W3C home > Mailing lists > Public > public-rdf-dawg-comments@w3.org > August 2005

Re: Please make sure the grammar is directly machine consumable.

From: Seaborne, Andy <andy.seaborne@hp.com>
Date: Sun, 21 Aug 2005 17:38:58 +0100
Message-ID: <4308AE22.3080204@hp.com>
To: Richard Newman <holygoat@gmail.com>
Cc: Tim Berners-Lee <timbl@w3.org>, public-rdf-dawg-comments@w3.org, Yosi Scharf <syosi@mit.edu>

Richard Newman wrote:
> On 19 Aug 2005, at 04:12, Tim Berners-Lee wrote:
>> Richard,
>> I didn't realize the grammar in the spec is machine-generated.
>> Maybe it should be hand-edited and everything else
>> generated from it.
> I think that would be a good idea from one point of view (mine and  
> yours, certainly!), but we'd have to see what the current maintainers  
> of the SPARQL grammar think.
>> Yosi (on vacation right now) has generated (with a small hand tweak)
>> the CFG grammar in RDF from the spec.   (See sparql* in
>> http://www.w3.org/2000/10/swap/grammar/
>> )  This is in plain BNF (  cfg:mustBeOneSequence properties
>> with nested RDF collections )
>> See the bnf.n3 ontology in that directory as well as
>> the bnf-rules.n3 which go from some forms of ebnf to bnf,
>> also in that directory.
> Very handy (and pretty cool!).

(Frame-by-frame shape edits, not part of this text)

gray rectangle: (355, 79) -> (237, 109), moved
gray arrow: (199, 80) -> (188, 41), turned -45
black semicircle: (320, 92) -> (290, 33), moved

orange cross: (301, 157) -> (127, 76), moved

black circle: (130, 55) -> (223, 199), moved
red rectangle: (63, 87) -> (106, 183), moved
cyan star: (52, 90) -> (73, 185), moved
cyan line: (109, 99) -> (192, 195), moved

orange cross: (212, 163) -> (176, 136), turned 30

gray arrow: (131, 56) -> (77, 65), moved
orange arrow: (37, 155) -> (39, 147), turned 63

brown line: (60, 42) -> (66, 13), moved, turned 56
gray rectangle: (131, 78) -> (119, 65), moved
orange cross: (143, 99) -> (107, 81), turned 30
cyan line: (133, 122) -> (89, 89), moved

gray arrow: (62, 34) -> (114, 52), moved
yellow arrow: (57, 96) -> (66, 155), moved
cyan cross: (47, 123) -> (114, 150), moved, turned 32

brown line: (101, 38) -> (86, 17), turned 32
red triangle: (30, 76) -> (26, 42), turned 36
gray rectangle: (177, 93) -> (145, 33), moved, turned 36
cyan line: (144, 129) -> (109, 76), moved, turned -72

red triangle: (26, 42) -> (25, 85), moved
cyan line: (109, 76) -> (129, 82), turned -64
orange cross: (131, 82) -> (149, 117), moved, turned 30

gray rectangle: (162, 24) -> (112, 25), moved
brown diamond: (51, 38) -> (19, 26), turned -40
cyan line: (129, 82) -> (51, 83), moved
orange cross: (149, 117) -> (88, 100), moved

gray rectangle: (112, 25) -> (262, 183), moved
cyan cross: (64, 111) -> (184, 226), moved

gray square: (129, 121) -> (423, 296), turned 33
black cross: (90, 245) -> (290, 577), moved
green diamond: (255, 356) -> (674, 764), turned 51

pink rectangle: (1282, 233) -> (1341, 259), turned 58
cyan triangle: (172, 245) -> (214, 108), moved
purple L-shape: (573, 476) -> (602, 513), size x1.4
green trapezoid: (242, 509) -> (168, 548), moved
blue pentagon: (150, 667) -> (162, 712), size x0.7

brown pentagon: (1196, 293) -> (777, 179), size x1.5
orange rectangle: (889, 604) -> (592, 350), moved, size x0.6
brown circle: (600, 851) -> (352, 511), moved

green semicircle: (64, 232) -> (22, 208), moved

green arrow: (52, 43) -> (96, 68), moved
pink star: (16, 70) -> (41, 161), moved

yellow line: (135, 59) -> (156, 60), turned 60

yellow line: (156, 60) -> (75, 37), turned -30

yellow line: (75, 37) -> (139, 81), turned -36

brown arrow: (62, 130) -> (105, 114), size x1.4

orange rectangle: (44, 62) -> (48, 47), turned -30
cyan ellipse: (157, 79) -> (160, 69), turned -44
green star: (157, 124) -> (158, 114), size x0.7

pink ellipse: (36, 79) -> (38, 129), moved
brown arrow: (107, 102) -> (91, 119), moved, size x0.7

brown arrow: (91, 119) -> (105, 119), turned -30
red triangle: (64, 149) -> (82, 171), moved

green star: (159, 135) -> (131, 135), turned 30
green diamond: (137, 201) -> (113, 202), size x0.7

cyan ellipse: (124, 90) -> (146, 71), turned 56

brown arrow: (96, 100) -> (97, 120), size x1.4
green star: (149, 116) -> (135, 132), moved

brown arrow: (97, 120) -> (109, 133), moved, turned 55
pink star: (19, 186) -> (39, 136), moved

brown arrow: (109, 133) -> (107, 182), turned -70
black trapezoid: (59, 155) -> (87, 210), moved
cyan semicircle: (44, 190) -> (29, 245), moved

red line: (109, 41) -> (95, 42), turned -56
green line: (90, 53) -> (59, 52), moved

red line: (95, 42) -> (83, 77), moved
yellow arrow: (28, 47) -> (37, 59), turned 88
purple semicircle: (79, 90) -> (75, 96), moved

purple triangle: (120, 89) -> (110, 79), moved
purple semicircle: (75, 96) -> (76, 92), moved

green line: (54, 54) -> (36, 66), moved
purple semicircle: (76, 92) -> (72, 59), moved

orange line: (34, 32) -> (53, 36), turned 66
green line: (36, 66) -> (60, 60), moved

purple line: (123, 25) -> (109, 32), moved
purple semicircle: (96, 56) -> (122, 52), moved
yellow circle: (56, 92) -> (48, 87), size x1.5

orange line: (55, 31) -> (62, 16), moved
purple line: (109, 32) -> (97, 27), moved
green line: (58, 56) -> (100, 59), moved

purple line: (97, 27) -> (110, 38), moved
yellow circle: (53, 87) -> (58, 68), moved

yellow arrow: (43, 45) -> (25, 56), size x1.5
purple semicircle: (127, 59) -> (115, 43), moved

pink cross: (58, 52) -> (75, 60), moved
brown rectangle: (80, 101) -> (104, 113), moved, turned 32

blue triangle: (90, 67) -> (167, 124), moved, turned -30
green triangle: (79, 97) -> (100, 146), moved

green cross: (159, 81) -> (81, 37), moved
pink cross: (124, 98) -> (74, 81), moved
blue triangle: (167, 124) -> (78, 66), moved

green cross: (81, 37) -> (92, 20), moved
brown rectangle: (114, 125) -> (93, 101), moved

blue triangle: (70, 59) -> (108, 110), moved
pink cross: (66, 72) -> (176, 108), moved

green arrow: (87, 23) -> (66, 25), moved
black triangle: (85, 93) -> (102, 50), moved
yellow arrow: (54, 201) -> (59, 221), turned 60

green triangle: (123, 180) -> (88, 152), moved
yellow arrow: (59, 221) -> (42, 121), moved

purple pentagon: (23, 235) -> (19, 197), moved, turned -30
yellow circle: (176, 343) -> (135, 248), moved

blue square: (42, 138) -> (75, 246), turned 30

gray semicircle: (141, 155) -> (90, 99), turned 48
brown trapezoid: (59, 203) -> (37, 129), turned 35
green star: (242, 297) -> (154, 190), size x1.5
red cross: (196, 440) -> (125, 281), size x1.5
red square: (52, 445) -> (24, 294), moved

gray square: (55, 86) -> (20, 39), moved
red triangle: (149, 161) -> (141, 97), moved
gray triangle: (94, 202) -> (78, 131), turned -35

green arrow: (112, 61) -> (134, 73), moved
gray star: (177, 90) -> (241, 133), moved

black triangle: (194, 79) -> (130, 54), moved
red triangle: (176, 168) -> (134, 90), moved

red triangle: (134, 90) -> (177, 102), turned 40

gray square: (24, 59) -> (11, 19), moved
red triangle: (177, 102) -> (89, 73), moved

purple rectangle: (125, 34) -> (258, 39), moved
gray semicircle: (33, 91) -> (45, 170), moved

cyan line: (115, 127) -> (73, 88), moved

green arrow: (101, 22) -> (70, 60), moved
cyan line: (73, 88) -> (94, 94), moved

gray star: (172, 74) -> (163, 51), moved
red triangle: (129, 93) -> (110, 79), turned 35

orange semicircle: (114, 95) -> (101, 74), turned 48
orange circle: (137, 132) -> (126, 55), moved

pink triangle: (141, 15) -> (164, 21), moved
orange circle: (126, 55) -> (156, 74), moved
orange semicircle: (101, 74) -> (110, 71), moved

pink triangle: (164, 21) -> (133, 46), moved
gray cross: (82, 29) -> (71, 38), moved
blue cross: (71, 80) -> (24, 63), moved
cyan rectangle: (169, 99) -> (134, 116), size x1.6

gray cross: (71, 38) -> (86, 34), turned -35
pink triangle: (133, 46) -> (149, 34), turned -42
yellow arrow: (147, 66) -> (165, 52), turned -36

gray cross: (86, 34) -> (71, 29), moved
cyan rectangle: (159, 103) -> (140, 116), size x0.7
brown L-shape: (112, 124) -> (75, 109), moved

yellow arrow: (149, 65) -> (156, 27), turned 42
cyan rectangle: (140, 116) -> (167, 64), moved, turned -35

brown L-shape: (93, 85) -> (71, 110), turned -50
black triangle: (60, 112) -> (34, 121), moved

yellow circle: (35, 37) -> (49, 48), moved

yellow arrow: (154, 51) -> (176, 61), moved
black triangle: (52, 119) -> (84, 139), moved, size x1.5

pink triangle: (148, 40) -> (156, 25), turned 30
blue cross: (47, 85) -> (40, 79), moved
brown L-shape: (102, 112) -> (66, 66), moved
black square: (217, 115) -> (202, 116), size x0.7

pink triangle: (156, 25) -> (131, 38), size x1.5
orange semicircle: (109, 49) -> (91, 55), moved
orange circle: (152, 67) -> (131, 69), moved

As it seems the tools are in place, it  
> would be nice to have a machine-readable 'spec' grammar that could be  
> re-purposed into presentation EBNF, JavaCC, plain BNF, etc. -- this  
> would certainly save me a lot of work whenever the grammar changes!
> It is also nice, in an "eating one's own dog food" way, to have the  
> grammar itself in RDF.
> -R

This is not a response to the comment - just a description of some details 
in case it helps.

The grammar is written using JavaCC, which, while an LL parser generator, 
also provides tools to do LA checking.  JavaCC also provides a text output 

The JavaCC text output is converted to the HTML for the document by a script 
although the tokens have to be manually described.  The process is 
converting javacc syntax to the EBNF syntax as described in

The grammar in javacc is not quite LL(1) (there is a 2 state lookahead at 
the Triples production - related to the optional dots Richard commented on). 
  The document grammar is also fed into yacker (a W3C tool) which checks for 
conversion to bison/flex (LALR(1)).

There are trade-off between readability by humans and processable by 
machines in the current grammar.  Some people find the weighting towards a 
machine-processable grammar makes the grammar unclear (e.g. the use of 
recursive rules use rather than repetition).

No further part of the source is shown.